The most affected universities with tuition arrears are those with high numbers of loan scheme beneficiaries; Makerere, Kyambogo, Busitema, Kabale, Ndejje, and Kampala International University (KIU).
The Observer further learnt that some universities have started writing to the Education Ministry’s permanent secretary expressing concern about the inability to run some programs for the beneficiaries due to accrued debts. One private university has already tendered in its letter that it’s choking on debts.
At least 1,250 students have completed their courses and graduated but cannot receive their transcripts to seek employment opportunities because the HESFB has not settled their tuition with the respective universities.
According to sources at universities, the non-payment by the board has forced the universities to “painfully” hold onto their academic documents yet they are supposed to repay the loans within the prescribed timeframe.
Graduates without transcripts are those who enrolled in the scheme in the academic years of 2018/19, 2019/2020, and 2020/21 – on both degree and diploma programs in science-related fields.
The current budget of the HEFB is Shs 31bn. However, the government is projected to avail only Shs 27bn to the board. Of the Shs 27bn, at least Shs 5.6bn of the total funds have been earmarked to offset some tuition debts. There are also more continuing students whose universities have never received tuition but are in their second year while others are finalists.
HESFB reports indicate that the board has disbursed about Shs 124bn in loans since inception in 2014. At least Shs 250m is being collected per quarter – up from Shs 105m.
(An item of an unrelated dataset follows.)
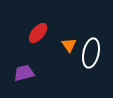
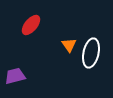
red ellipse: moved 7 px left, 8 px up
purple trapezoid: moved 9 px left, 3 px down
The loans are recoverable between three and 11 years depending on one’s course duration.
Wanyama has consistently noted that students repay their loans as long as they are employed. During the release of the last beneficiary list, he said the loans would soon be reported to the Credit Reference Bureau to track beneficiaries. As a result, all former beneficiaries who are not remitting monies to the board will not access loans from financial institutions.